- _Work required_: Skip the pictures and write out, word for word, the lines below from the one with "List every element" through the one with "Give bounding boxes", inclusive.

Segment Start: Dataset records

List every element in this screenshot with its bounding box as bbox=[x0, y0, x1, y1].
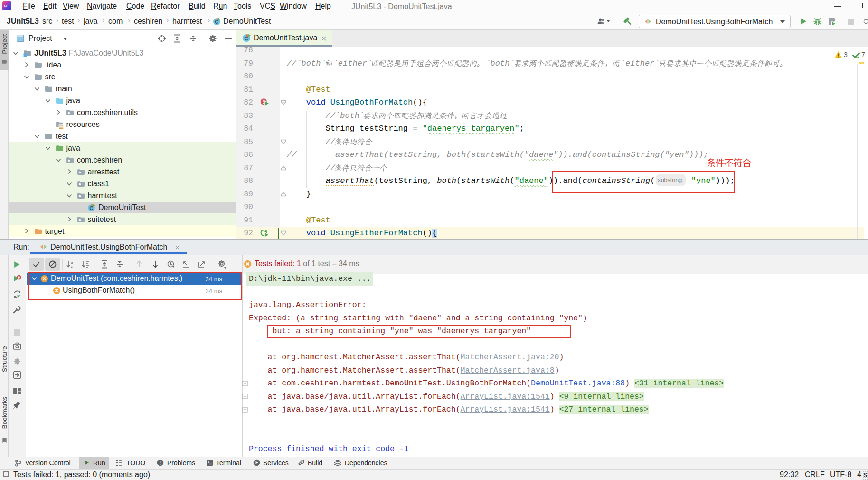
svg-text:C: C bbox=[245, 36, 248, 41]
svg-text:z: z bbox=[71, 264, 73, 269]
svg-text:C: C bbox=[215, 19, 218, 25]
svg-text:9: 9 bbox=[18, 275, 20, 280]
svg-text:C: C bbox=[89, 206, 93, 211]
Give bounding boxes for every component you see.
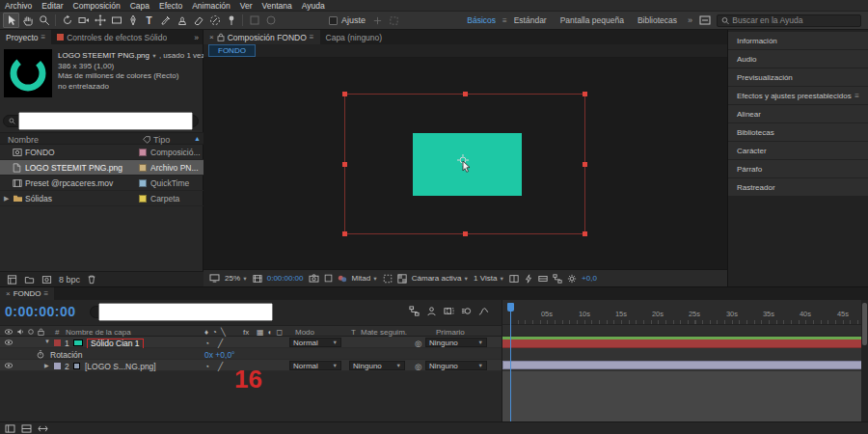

Segment End: Dataset records
Segment Start: Dataset records

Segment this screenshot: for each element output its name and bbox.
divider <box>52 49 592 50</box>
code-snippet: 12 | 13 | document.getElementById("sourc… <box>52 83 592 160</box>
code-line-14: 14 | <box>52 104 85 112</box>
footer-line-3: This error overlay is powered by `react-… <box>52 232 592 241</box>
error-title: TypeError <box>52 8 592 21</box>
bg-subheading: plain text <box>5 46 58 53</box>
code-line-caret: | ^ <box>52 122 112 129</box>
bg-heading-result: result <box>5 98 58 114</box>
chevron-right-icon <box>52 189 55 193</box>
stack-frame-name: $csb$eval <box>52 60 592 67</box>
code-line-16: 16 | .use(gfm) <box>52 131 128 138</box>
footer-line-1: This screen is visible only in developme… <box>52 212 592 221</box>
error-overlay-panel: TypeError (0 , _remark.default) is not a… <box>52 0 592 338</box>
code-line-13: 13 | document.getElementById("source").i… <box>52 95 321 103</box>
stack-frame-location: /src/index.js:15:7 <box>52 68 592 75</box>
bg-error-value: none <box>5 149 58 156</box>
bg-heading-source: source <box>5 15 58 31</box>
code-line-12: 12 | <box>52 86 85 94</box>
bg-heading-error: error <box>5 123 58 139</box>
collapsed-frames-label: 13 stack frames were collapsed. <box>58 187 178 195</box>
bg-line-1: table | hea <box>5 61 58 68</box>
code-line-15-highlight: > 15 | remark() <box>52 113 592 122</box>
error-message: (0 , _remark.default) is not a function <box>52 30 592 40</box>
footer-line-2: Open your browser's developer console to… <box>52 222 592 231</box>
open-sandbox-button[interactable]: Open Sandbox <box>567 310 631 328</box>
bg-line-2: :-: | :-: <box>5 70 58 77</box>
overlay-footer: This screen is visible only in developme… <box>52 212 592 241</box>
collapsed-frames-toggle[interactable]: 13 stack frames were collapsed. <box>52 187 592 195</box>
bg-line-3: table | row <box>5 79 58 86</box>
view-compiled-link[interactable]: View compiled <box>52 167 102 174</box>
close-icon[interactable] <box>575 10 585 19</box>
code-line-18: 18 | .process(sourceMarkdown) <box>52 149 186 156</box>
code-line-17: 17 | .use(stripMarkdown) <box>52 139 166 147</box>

Segment End: Dataset records

- _Solution for this problem_:
List every element in this screenshot with its bounding box as bbox=[x0, y0, x1, y1].
svg-text:C: C bbox=[245, 36, 248, 41]
svg-text:z: z bbox=[71, 264, 73, 269]
svg-text:C: C bbox=[215, 19, 218, 25]
svg-text:9: 9 bbox=[18, 275, 20, 280]
svg-text:C: C bbox=[89, 206, 93, 211]
Give bounding boxes for every component you see.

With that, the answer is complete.